Last week, I booked a trip to Curacao for May.  Here’s hoping flu and Covid19 are done by then.

I have a lot of catching up to do on this thread. I'm only on Page 4. I don't believe that this will be done by May. I hope and pray that I'm wrong, but it is extremely unlikely. We had booked a trip to Europe for the month of June. We canceled yesterday. We have lost all the money on our flights, but there is no way that we'd be able to go. To each their own, but I don't believe that it's wise to travel at this time. People need to stop traveling until the world can mitigate the spread of this virus. It really is that simple. And this is coming from me.
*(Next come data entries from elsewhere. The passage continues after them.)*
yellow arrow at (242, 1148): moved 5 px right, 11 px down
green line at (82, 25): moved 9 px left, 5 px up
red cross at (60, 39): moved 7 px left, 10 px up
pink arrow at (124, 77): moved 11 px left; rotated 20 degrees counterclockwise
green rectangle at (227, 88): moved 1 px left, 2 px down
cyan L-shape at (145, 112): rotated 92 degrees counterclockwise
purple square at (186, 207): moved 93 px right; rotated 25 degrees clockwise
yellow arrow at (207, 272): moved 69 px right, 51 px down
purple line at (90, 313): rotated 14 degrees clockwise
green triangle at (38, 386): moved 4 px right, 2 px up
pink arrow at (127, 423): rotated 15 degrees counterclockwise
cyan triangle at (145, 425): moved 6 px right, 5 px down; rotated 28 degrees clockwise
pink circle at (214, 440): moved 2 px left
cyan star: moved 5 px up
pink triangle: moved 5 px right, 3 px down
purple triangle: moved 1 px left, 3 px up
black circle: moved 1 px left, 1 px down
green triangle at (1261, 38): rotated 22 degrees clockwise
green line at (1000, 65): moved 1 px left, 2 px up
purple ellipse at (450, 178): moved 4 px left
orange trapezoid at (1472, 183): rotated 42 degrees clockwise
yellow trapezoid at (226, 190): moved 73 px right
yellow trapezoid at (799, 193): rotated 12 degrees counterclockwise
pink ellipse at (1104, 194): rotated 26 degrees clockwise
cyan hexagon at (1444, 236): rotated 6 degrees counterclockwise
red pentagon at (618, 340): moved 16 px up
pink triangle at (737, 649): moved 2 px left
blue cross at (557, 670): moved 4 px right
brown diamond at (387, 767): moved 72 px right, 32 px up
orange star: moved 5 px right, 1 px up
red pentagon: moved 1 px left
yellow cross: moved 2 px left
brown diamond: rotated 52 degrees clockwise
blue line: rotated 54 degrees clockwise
Our family is in the tourism business and we're already getting cancellations galore, but there are some people who are not taking heed and who continue to bring the virus to countries that didn't have them. Every single case in the Caribbean that I have seen so far has been from tourists. Flatten the curve everyone! Social distancing is key until they come out with a vaccine. 

On 3/7/2020 at 8:22 PM, Pawz4me said:

I'm thinking the author's history education was a bit lacking. Canceling the Olympics wouldn't be anything that hasn't happened before (1916-summer, 1940--summer and winter, 1944--summer and winter). 

I know. What a stupid thing to say. Who cares about the Olympics at a time like this?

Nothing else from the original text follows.